▸ **Try it**: Print the entries underneath word for word, omitting whatever pictures they contain.

Stored dataset items
[Start of Attachment]

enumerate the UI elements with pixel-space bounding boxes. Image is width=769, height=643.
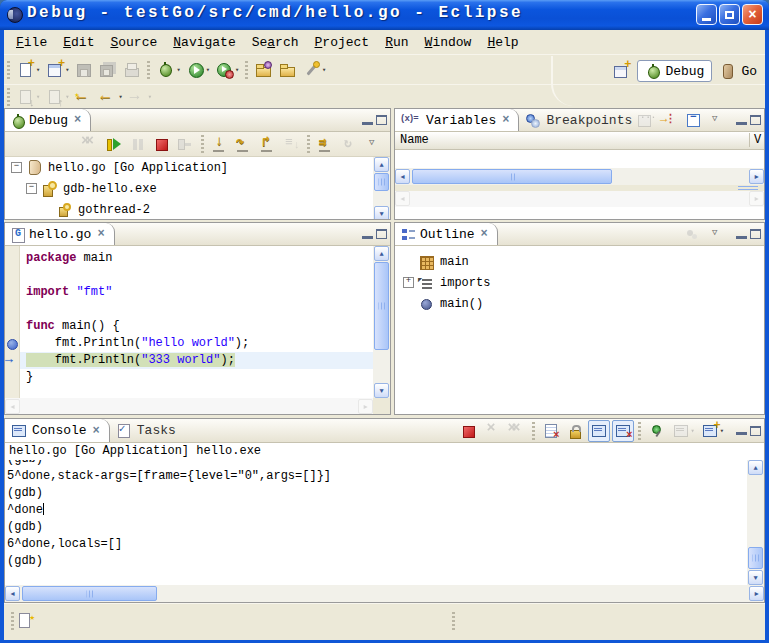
breakpoint-icon[interactable] bbox=[7, 339, 18, 350]
console-vscrollbar[interactable]: ▲ ▼ bbox=[747, 460, 764, 585]
editor-marker-gutter[interactable]: → bbox=[5, 246, 20, 398]
collapse-all-button[interactable] bbox=[682, 109, 704, 131]
scroll-up-icon[interactable]: ▲ bbox=[374, 157, 389, 172]
instruction-pointer-icon[interactable]: → bbox=[5, 352, 13, 367]
outline-item[interactable]: main bbox=[395, 251, 764, 272]
outline-item[interactable]: main() bbox=[395, 293, 764, 314]
minimize-view-button[interactable] bbox=[736, 426, 747, 435]
scroll-right-icon[interactable]: ► bbox=[749, 586, 764, 601]
terminate-button[interactable] bbox=[151, 133, 173, 155]
minimize-button[interactable] bbox=[696, 4, 717, 25]
scroll-left-icon[interactable]: ◄ bbox=[5, 586, 20, 601]
tab-debug[interactable]: Debug × bbox=[5, 109, 91, 131]
menu-navigate[interactable]: Navigate bbox=[165, 33, 243, 52]
run-button[interactable]: ▾ bbox=[185, 59, 212, 81]
menu-search[interactable]: Search bbox=[244, 33, 307, 52]
tab-outline[interactable]: Outline × bbox=[395, 223, 498, 245]
console-output[interactable]: (gdb)5^done,stack-args=[frame={level="0"… bbox=[7, 460, 747, 585]
menu-window[interactable]: Window bbox=[417, 33, 480, 52]
resume-button[interactable] bbox=[103, 133, 125, 155]
menu-source[interactable]: Source bbox=[102, 33, 165, 52]
show-when-stderr-changes-button[interactable] bbox=[612, 420, 634, 442]
close-tab-icon[interactable]: × bbox=[74, 113, 81, 127]
clear-console-button[interactable] bbox=[540, 420, 562, 442]
menu-file[interactable]: File bbox=[8, 33, 55, 52]
scroll-right-icon[interactable]: ► bbox=[749, 169, 764, 184]
expand-toggle-icon[interactable]: − bbox=[11, 162, 22, 173]
scroll-up-icon[interactable]: ▲ bbox=[374, 246, 389, 261]
maximize-view-button[interactable] bbox=[750, 115, 761, 125]
open-resource-button[interactable] bbox=[277, 59, 299, 81]
minimize-view-button[interactable] bbox=[736, 116, 747, 125]
fast-view-icon[interactable] bbox=[16, 611, 34, 629]
maximize-view-button[interactable] bbox=[750, 229, 761, 239]
scroll-down-icon[interactable]: ▼ bbox=[374, 383, 389, 398]
open-perspective-icon[interactable] bbox=[612, 62, 630, 80]
open-console-button[interactable]: ▾ bbox=[699, 420, 726, 442]
debug-tree-item[interactable]: −gdb-hello.exe bbox=[5, 178, 373, 199]
open-type-button[interactable] bbox=[253, 59, 275, 81]
expand-toggle-icon[interactable]: − bbox=[26, 183, 37, 194]
editor-vscrollbar[interactable]: ▲ ▼ bbox=[373, 246, 390, 398]
maximize-view-button[interactable] bbox=[750, 426, 761, 436]
code-line[interactable]: fmt.Println("333 world"); bbox=[20, 352, 373, 369]
tab-tasks[interactable]: Tasks bbox=[110, 419, 185, 442]
last-edit-location-button[interactable] bbox=[73, 86, 95, 108]
code-line[interactable] bbox=[20, 301, 373, 318]
debug-tree-item[interactable]: gothread-2 bbox=[5, 199, 373, 220]
new-button[interactable]: ▾ bbox=[15, 59, 42, 81]
variables-table-empty[interactable] bbox=[395, 150, 764, 168]
scroll-left-icon[interactable]: ◄ bbox=[395, 169, 410, 184]
minimize-view-button[interactable] bbox=[362, 116, 373, 125]
scroll-down-icon[interactable]: ▼ bbox=[374, 206, 389, 220]
view-menu-button[interactable] bbox=[363, 133, 385, 155]
close-tab-icon[interactable]: × bbox=[502, 113, 509, 127]
code-line[interactable]: } bbox=[20, 369, 373, 386]
tab-console[interactable]: Console× bbox=[5, 419, 110, 442]
code-line[interactable]: import "fmt" bbox=[20, 284, 373, 301]
debug-button[interactable]: ▾ bbox=[155, 59, 182, 81]
maximize-view-button[interactable] bbox=[376, 229, 387, 239]
tab-breakpoints[interactable]: Breakpoints bbox=[519, 109, 641, 131]
pin-console-button[interactable] bbox=[646, 420, 668, 442]
column-header-value[interactable]: V bbox=[749, 133, 764, 147]
close-tab-icon[interactable]: × bbox=[93, 424, 100, 438]
step-into-button[interactable] bbox=[209, 133, 231, 155]
scroll-down-icon[interactable]: ▼ bbox=[748, 570, 763, 585]
title-bar[interactable]: Debug - testGo/src/cmd/hello.go - Eclips… bbox=[0, 0, 769, 30]
console-hscrollbar[interactable]: ◄ ► bbox=[5, 585, 764, 602]
tab-variables[interactable]: Variables× bbox=[395, 109, 519, 131]
search-button[interactable]: ▾ bbox=[301, 59, 328, 81]
terminate-button[interactable] bbox=[458, 420, 480, 442]
use-step-filters-button[interactable] bbox=[315, 133, 337, 155]
debug-tree-vscrollbar[interactable]: ▲ ▼ bbox=[373, 157, 390, 220]
scroll-lock-button[interactable] bbox=[564, 420, 586, 442]
view-menu-button[interactable] bbox=[706, 223, 728, 245]
minimize-view-button[interactable] bbox=[736, 230, 747, 239]
new-wizard-button[interactable]: ▾ bbox=[44, 59, 71, 81]
maximize-view-button[interactable] bbox=[376, 115, 387, 125]
run-history-button[interactable]: ▾ bbox=[214, 59, 241, 81]
code-line[interactable]: fmt.Println("hello world"); bbox=[20, 335, 373, 352]
step-return-button[interactable] bbox=[257, 133, 279, 155]
step-over-button[interactable] bbox=[233, 133, 255, 155]
perspective-debug-button[interactable]: Debug bbox=[637, 60, 712, 82]
maximize-button[interactable] bbox=[719, 4, 740, 25]
close-tab-icon[interactable]: × bbox=[481, 227, 488, 241]
tab-hello-go[interactable]: hello.go × bbox=[5, 223, 115, 245]
code-line[interactable] bbox=[20, 267, 373, 284]
outline-item[interactable]: +imports bbox=[395, 272, 764, 293]
expand-toggle-icon[interactable]: + bbox=[403, 277, 414, 288]
show-when-stdout-changes-button[interactable] bbox=[588, 420, 610, 442]
menu-project[interactable]: Project bbox=[307, 33, 378, 52]
perspective-go-button[interactable]: Go bbox=[719, 62, 757, 80]
menu-run[interactable]: Run bbox=[377, 33, 416, 52]
code-line[interactable]: func main() { bbox=[20, 318, 373, 335]
back-button[interactable]: ▾ bbox=[97, 86, 124, 108]
menu-edit[interactable]: Edit bbox=[55, 33, 102, 52]
view-menu-button[interactable] bbox=[706, 109, 728, 131]
menu-help[interactable]: Help bbox=[479, 33, 526, 52]
column-header-name[interactable]: Name bbox=[400, 133, 429, 147]
minimize-view-button[interactable] bbox=[362, 230, 373, 239]
code-editor[interactable]: package mainimport "fmt"func main() { fm… bbox=[20, 246, 373, 398]
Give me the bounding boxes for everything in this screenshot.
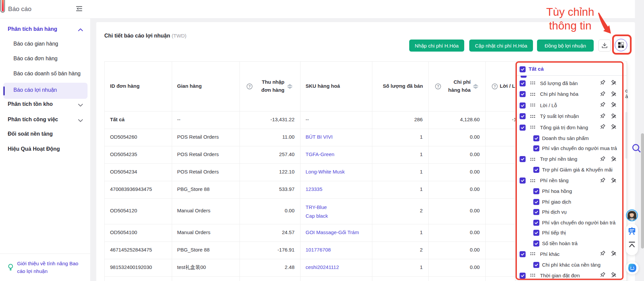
svg-text:?: ? bbox=[249, 84, 251, 88]
svg-text:?: ? bbox=[437, 84, 439, 88]
svg-text:?: ? bbox=[494, 84, 496, 88]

[End of Attachment]

▸ **Exercise solution**:
enumerate the UI elements with pixel-space bounding boxes. Image is width=769, height=643.
breakpoint-icon[interactable] bbox=[7, 339, 18, 350]
console-vscrollbar[interactable]: ▲ ▼ bbox=[747, 460, 764, 585]
editor-marker-gutter[interactable]: → bbox=[5, 246, 20, 398]
collapse-all-button[interactable] bbox=[682, 109, 704, 131]
scroll-up-icon[interactable]: ▲ bbox=[374, 157, 389, 172]
instruction-pointer-icon[interactable]: → bbox=[5, 352, 13, 367]
outline-item[interactable]: main bbox=[395, 251, 764, 272]
outline-item[interactable]: main() bbox=[395, 293, 764, 314]
minimize-view-button[interactable] bbox=[736, 426, 747, 435]
scroll-right-icon[interactable]: ► bbox=[749, 586, 764, 601]
terminate-button[interactable] bbox=[151, 133, 173, 155]
minimize-button[interactable] bbox=[696, 4, 717, 25]
scroll-left-icon[interactable]: ◄ bbox=[5, 586, 20, 601]
tab-debug[interactable]: Debug × bbox=[5, 109, 91, 131]
menu-navigate[interactable]: Navigate bbox=[165, 33, 243, 52]
run-button[interactable]: ▾ bbox=[185, 59, 212, 81]
menu-search[interactable]: Search bbox=[244, 33, 307, 52]
tab-outline[interactable]: Outline × bbox=[395, 223, 498, 245]
console-output[interactable]: (gdb)5^done,stack-args=[frame={level="0"… bbox=[7, 460, 747, 585]
menu-window[interactable]: Window bbox=[417, 33, 480, 52]
resume-button[interactable] bbox=[103, 133, 125, 155]
menu-source[interactable]: Source bbox=[102, 33, 165, 52]
show-when-stderr-changes-button[interactable] bbox=[612, 420, 634, 442]
close-tab-icon[interactable]: × bbox=[74, 113, 81, 127]
clear-console-button[interactable] bbox=[540, 420, 562, 442]
menu-file[interactable]: File bbox=[8, 33, 55, 52]
scroll-right-icon[interactable]: ► bbox=[749, 169, 764, 184]
expand-toggle-icon[interactable]: − bbox=[11, 162, 22, 173]
scroll-up-icon[interactable]: ▲ bbox=[374, 246, 389, 261]
maximize-view-button[interactable] bbox=[750, 115, 761, 125]
open-resource-button[interactable] bbox=[277, 59, 299, 81]
minimize-view-button[interactable] bbox=[736, 116, 747, 125]
fast-view-icon[interactable] bbox=[16, 611, 34, 629]
maximize-view-button[interactable] bbox=[750, 229, 761, 239]
scroll-down-icon[interactable]: ▼ bbox=[374, 383, 389, 398]
open-perspective-icon[interactable] bbox=[612, 62, 630, 80]
open-console-button[interactable]: ▾ bbox=[699, 420, 726, 442]
debug-tree-item[interactable]: −gdb-hello.exe bbox=[5, 178, 373, 199]
open-type-button[interactable] bbox=[253, 59, 275, 81]
expand-toggle-icon[interactable]: − bbox=[26, 183, 37, 194]
editor-vscrollbar[interactable]: ▲ ▼ bbox=[373, 246, 390, 398]
maximize-view-button[interactable] bbox=[750, 426, 761, 436]
code-line[interactable]: fmt.Println("333 world"); bbox=[20, 352, 373, 369]
tab-tasks[interactable]: Tasks bbox=[110, 419, 185, 442]
last-edit-location-button[interactable] bbox=[73, 86, 95, 108]
code-line[interactable] bbox=[20, 301, 373, 318]
debug-tree-item[interactable]: gothread-2 bbox=[5, 199, 373, 220]
new-button[interactable]: ▾ bbox=[15, 59, 42, 81]
variables-table-empty[interactable] bbox=[395, 150, 764, 168]
scroll-left-icon[interactable]: ◄ bbox=[395, 169, 410, 184]
minimize-view-button[interactable] bbox=[362, 116, 373, 125]
scroll-down-icon[interactable]: ▼ bbox=[374, 206, 389, 220]
view-menu-button[interactable] bbox=[363, 133, 385, 155]
close-tab-icon[interactable]: × bbox=[502, 113, 509, 127]
code-line[interactable]: } bbox=[20, 369, 373, 386]
tab-console[interactable]: Console× bbox=[5, 419, 110, 442]
code-line[interactable]: import "fmt" bbox=[20, 284, 373, 301]
debug-button[interactable]: ▾ bbox=[155, 59, 182, 81]
maximize-view-button[interactable] bbox=[376, 229, 387, 239]
tab-breakpoints[interactable]: Breakpoints bbox=[519, 109, 641, 131]
pin-console-button[interactable] bbox=[646, 420, 668, 442]
column-header-value[interactable]: V bbox=[749, 133, 764, 147]
close-tab-icon[interactable]: × bbox=[93, 424, 100, 438]
step-into-button[interactable] bbox=[209, 133, 231, 155]
scroll-down-icon[interactable]: ▼ bbox=[748, 570, 763, 585]
title-bar[interactable]: Debug - testGo/src/cmd/hello.go - Eclips… bbox=[0, 0, 769, 30]
console-hscrollbar[interactable]: ◄ ► bbox=[5, 585, 764, 602]
tab-variables[interactable]: Variables× bbox=[395, 109, 519, 131]
search-button[interactable]: ▾ bbox=[301, 59, 328, 81]
terminate-button[interactable] bbox=[458, 420, 480, 442]
use-step-filters-button[interactable] bbox=[315, 133, 337, 155]
debug-tree-vscrollbar[interactable]: ▲ ▼ bbox=[373, 157, 390, 220]
scroll-lock-button[interactable] bbox=[564, 420, 586, 442]
view-menu-button[interactable] bbox=[706, 223, 728, 245]
minimize-view-button[interactable] bbox=[736, 230, 747, 239]
new-wizard-button[interactable]: ▾ bbox=[44, 59, 71, 81]
maximize-view-button[interactable] bbox=[376, 115, 387, 125]
run-history-button[interactable]: ▾ bbox=[214, 59, 241, 81]
code-line[interactable]: fmt.Println("hello world"); bbox=[20, 335, 373, 352]
step-return-button[interactable] bbox=[257, 133, 279, 155]
step-over-button[interactable] bbox=[233, 133, 255, 155]
perspective-debug-button[interactable]: Debug bbox=[637, 60, 712, 82]
maximize-button[interactable] bbox=[719, 4, 740, 25]
close-tab-icon[interactable]: × bbox=[481, 227, 488, 241]
tab-hello-go[interactable]: hello.go × bbox=[5, 223, 115, 245]
code-line[interactable] bbox=[20, 267, 373, 284]
outline-item[interactable]: +imports bbox=[395, 272, 764, 293]
expand-toggle-icon[interactable]: + bbox=[403, 277, 414, 288]
show-when-stdout-changes-button[interactable] bbox=[588, 420, 610, 442]
menu-project[interactable]: Project bbox=[307, 33, 378, 52]
perspective-go-button[interactable]: Go bbox=[719, 62, 757, 80]
menu-run[interactable]: Run bbox=[377, 33, 416, 52]
code-line[interactable]: func main() { bbox=[20, 318, 373, 335]
back-button[interactable]: ▾ bbox=[97, 86, 124, 108]
menu-edit[interactable]: Edit bbox=[55, 33, 102, 52]
view-menu-button[interactable] bbox=[706, 109, 728, 131]
menu-help[interactable]: Help bbox=[479, 33, 526, 52]
column-header-name[interactable]: Name bbox=[400, 133, 429, 147]
minimize-view-button[interactable] bbox=[362, 230, 373, 239]
code-editor[interactable]: package mainimport "fmt"func main() { fm… bbox=[20, 246, 373, 398]
Give me the bounding boxes for everything in this screenshot.
svg-text:?: ? bbox=[249, 84, 251, 88]
svg-text:?: ? bbox=[437, 84, 439, 88]
svg-text:?: ? bbox=[494, 84, 496, 88]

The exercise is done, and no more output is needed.